What this task involves> It is required that all of the data be written out exactly.

Material to process>
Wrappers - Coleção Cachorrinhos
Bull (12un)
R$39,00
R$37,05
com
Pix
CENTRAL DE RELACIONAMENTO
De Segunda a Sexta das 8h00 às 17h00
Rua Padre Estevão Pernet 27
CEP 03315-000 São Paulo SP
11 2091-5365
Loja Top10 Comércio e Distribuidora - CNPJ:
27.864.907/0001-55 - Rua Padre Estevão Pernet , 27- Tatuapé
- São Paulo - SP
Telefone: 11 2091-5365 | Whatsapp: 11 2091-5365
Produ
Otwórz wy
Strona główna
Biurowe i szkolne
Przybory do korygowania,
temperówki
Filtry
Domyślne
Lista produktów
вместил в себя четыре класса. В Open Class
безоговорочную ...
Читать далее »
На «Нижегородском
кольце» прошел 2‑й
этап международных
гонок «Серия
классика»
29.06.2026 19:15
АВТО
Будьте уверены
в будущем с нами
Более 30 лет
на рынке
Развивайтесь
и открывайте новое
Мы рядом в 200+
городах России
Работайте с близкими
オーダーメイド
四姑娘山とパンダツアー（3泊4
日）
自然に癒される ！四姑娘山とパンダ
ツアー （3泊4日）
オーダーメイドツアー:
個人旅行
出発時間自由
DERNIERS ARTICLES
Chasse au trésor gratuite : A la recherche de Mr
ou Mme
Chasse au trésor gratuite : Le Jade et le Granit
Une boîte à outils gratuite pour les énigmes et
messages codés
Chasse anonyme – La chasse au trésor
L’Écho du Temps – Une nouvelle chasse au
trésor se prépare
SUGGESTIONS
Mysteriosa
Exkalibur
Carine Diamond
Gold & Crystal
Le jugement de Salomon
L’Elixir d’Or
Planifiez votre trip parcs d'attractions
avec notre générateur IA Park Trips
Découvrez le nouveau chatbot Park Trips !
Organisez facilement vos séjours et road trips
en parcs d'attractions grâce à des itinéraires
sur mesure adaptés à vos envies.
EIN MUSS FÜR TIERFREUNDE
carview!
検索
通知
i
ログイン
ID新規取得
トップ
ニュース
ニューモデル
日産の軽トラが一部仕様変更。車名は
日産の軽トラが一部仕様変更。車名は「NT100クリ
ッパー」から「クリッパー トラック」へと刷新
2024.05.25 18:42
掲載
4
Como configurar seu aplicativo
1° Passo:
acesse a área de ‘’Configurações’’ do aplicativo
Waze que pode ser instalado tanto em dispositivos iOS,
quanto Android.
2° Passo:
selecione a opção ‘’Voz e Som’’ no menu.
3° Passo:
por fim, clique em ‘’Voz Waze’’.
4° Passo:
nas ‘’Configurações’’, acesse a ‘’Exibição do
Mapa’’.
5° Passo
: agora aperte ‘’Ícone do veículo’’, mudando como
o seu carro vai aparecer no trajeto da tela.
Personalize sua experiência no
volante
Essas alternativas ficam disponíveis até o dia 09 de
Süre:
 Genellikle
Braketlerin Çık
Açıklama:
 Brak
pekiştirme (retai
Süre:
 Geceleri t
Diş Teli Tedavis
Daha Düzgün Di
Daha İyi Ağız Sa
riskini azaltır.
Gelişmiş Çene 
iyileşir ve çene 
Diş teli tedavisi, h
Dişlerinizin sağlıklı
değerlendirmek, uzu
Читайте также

Solution for this task>
Wrappers - Coleção Cachorrinhos
Bull (12un)
R$39,00
R$37,05
com
Pix
CENTRAL DE RELACIONAMENTO
De Segunda a Sexta das 8h00 às 17h00
Rua Padre Estevão Pernet 27
CEP 03315-000 São Paulo SP
11 2091-5365
Loja Top10 Comércio e Distribuidora - CNPJ:
27.864.907/0001-55 - Rua Padre Estevão Pernet , 27- Tatuapé
- São Paulo - SP
Telefone: 11 2091-5365 | Whatsapp: 11 2091-5365
Produ
Otwórz wy
Strona główna
Biurowe i szkolne
Przybory do korygowania,
temperówki
Filtry
Domyślne
Lista produktów
вместил в себя четыре класса. В Open Class
безоговорочную ...
Читать далее »
На «Нижегородском
кольце» прошел 2‑й
этап международных
гонок «Серия
классика»
29.06.2026 19:15
АВТО
Будьте уверены
в будущем с нами
Более 30 лет
на рынке
Развивайтесь
и открывайте новое
Мы рядом в 200+
городах России
Работайте с близкими
オーダーメイド
四姑娘山とパンダツアー（3泊4
日）
自然に癒される ！四姑娘山とパンダ
ツアー （3泊4日）
オーダーメイドツアー:
個人旅行
出発時間自由
DERNIERS ARTICLES
Chasse au trésor gratuite : A la recherche de Mr
ou Mme
Chasse au trésor gratuite : Le Jade et le Granit
Une boîte à outils gratuite pour les énigmes et
messages codés
Chasse anonyme – La chasse au trésor
L’Écho du Temps – Une nouvelle chasse au
trésor se prépare
SUGGESTIONS
Mysteriosa
Exkalibur
Carine Diamond
Gold & Crystal
Le jugement de Salomon
L’Elixir d’Or
Planifiez votre trip parcs d'attractions
avec notre générateur IA Park Trips
Découvrez le nouveau chatbot Park Trips !
Organisez facilement vos séjours et road trips
en parcs d'attractions grâce à des itinéraires
sur mesure adaptés à vos envies.
EIN MUSS FÜR TIERFREUNDE
carview!
検索
通知
i
ログイン
ID新規取得
トップ
ニュース
ニューモデル
日産の軽トラが一部仕様変更。車名は
日産の軽トラが一部仕様変更。車名は「NT100クリ
ッパー」から「クリッパー トラック」へと刷新
2024.05.25 18:42
掲載
4
Como configurar seu aplicativo
1° Passo:
acesse a área de ‘’Configurações’’ do aplicativo
Waze que pode ser instalado tanto em dispositivos iOS,
quanto Android.
2° Passo:
selecione a opção ‘’Voz e Som’’ no menu.
3° Passo:
por fim, clique em ‘’Voz Waze’’.
4° Passo:
nas ‘’Configurações’’, acesse a ‘’Exibição do
Mapa’’.
5° Passo
: agora aperte ‘’Ícone do veículo’’, mudando como
o seu carro vai aparecer no trajeto da tela.
Personalize sua experiência no
volante
Essas alternativas ficam disponíveis até o dia 09 de
Süre:
 Genellikle
Braketlerin Çık
Açıklama:
 Brak
pekiştirme (retai
Süre:
 Geceleri t
Diş Teli Tedavis
Daha Düzgün Di
Daha İyi Ağız Sa
riskini azaltır.
Gelişmiş Çene 
iyileşir ve çene 
Diş teli tedavisi, h
Dişlerinizin sağlıklı
değerlendirmek, uzu
Читайте также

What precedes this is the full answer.